Lesbians and the Leidseplein Part Three: The One That Actually Deals With Lesbians in the Subject Matter

I'll say that the Hans Brinker rarely disappoints.  They set the expectation of high standards purposefully low, so any good that comes from your stay is really treasured.  With the constant turn over, and being a favorite stop for on again off again tours, the wait is never long before there was a whole new crowd, all ready to drink and smoke as much as possible as they are only there for a few days.  Everyone is there for a party, and that's just fine.  The only other place I've heard of that's remotely as pure fucking awesome is The Clown and Bard in Prague.  I've never been, but the word of mouth is fantastic.

Along with the large groups were pairs and single travellers.  After the weekend came to a close, the English boys headed for home.  Now on my own and seeing no need to take my custom elsewhere, I was booked into a six bunk dorm that was home, for the time being of some of these odd socks.

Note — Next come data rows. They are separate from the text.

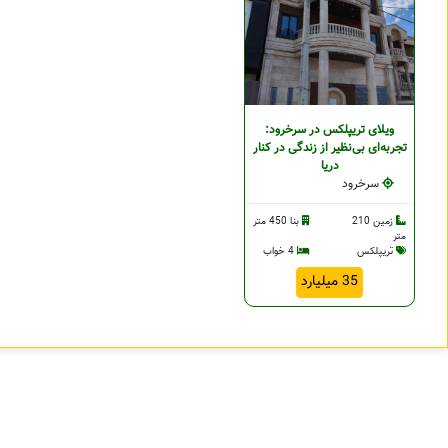
ویلای تریپلکس در سرخرود:
تجربه‌ای بی‌نظیر از زندگی در کنار
دریا
سرخرود
زمین 210
بنا 450 متر
متر
تریپلکس
4 خواب
35 میلیارد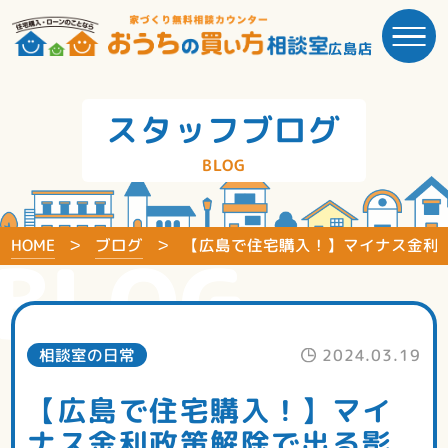
広島店
スタッフブログ
BLOG
HOME
ブログ
【広島で住宅購入！】マイナス金利
BLOG
相談室の日常
2024.03.19
【広島で住宅購入！】マイ
ナス金利政策解除で出る影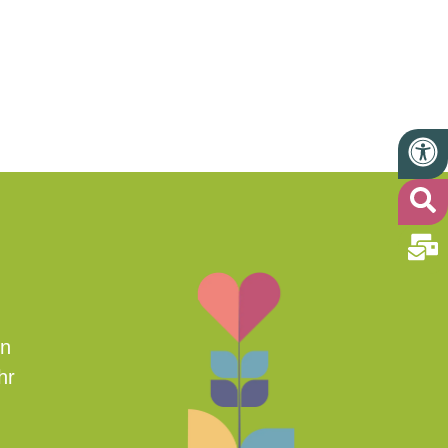
en
hr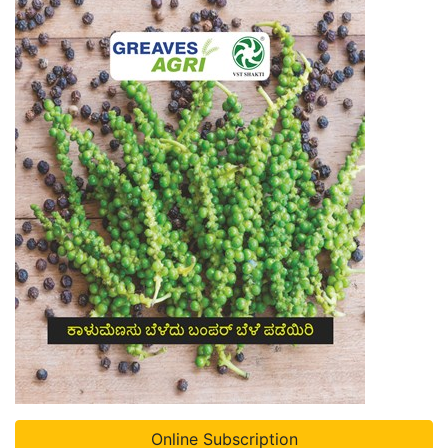
Online Subscription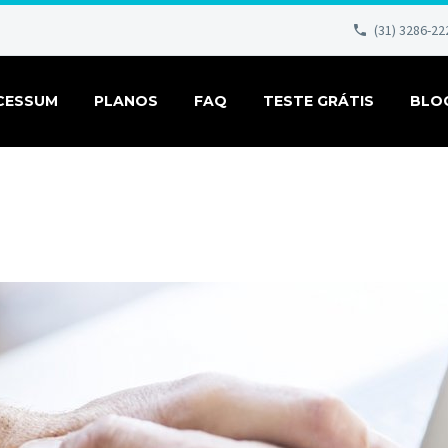
(31) 3286-22
CESSUM
PLANOS
FAQ
TESTE GRÁTIS
BLO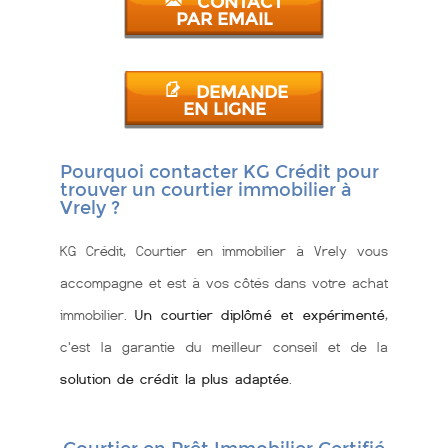
CONTACT
PAR EMAIL
DEMANDE
EN LIGNE
Pourquoi contacter KG Crédit pour
trouver un courtier immobilier à
Vrely ?
KG Crédit, Courtier en immobilier à Vrely vous
accompagne et est à vos côtés dans votre achat
immobilier.
Un courtier diplômé et expérimenté
,
c'est la garantie du meilleur conseil et de la
solution de crédit la plus adaptée
.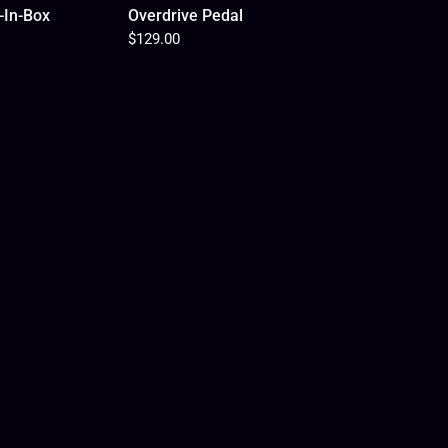
In-Box
Overdrive Pedal
$129.00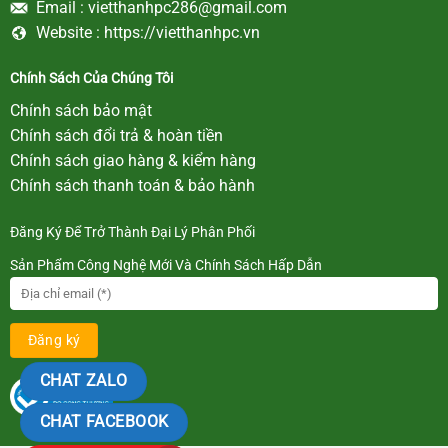
Email :
vietthanhpc286@gmail.com
Website :
https://vietthanhpc.vn
Chính Sách Của Chúng Tôi
Chính sách bảo mật
Chính sách đổi trả & hoàn tiền
Chính sách giao hàng & kiểm hàng
Chính sách thanh toán & bảo hành
Đăng Ký Để Trở Thành Đại Lý Phân Phối
Sản Phẩm Công Nghệ Mới Và Chính Sách Hấp Dẫn
CHAT ZALO
CHAT FACEBOOK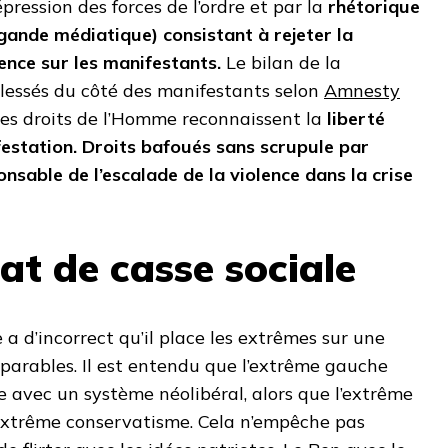
épression des forces de l’ordre et par la
rhétorique
gande médiatique) consistant à rejeter la
lence sur les manifestants.
Le bilan de la
blessés du côté des manifestants selon
Amnesty
 les droits de l’Homme reconnaissent la
liberté
festation. Droits bafoués sans scrupule par
sable de l’escalade de la violence dans la crise
t de casse sociale
 a d’incorrect qu’il place les extrêmes sur une
parables. Il est entendu que l’extrême gauche
re avec un système néolibéral, alors que l’extrême
 extrême conservatisme. Cela n’empêche pas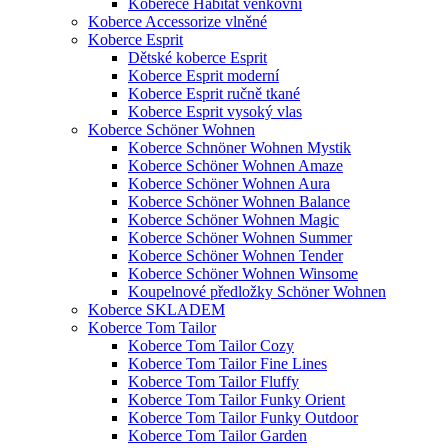
Koberece Habitat venkovní
Koberce Accessorize vlněné
Koberce Esprit
Dětské koberce Esprit
Koberce Esprit moderní
Koberce Esprit ručně tkané
Koberce Esprit vysoký vlas
Koberce Schöner Wohnen
Koberce Schnöner Wohnen Mystik
Koberce Schöner Wohnen Amaze
Koberce Schöner Wohnen Aura
Koberce Schöner Wohnen Balance
Koberce Schöner Wohnen Magic
Koberce Schöner Wohnen Summer
Koberce Schöner Wohnen Tender
Koberce Schöner Wohnen Winsome
Koupelnové předložky Schöner Wohnen
Koberce SKLADEM
Koberce Tom Tailor
Koberce Tom Tailor Cozy
Koberce Tom Tailor Fine Lines
Koberce Tom Tailor Fluffy
Koberce Tom Tailor Funky Orient
Koberce Tom Tailor Funky Outdoor
Koberce Tom Tailor Garden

A pair of Italian girls shared the rack across from my bed.  It turned out they were from the far north, on the Alpine border with Austria, and spoke German.  Only one spoke any English of note and conversations were difficult at best.  I'm sure they were nice enough and they did invite me out to go bong smoking or some such thing, but I could only think about not being able to have a good chat.  Fortunately my upstairs neighbor was a delightful, sweetly attractive Kiwi called Sue.  She was half Maltese, and had skin of the sun-kissed, deep brown eyes and could pack away pints without destroying her curvy, leggy, athletic form.  What a cool chick.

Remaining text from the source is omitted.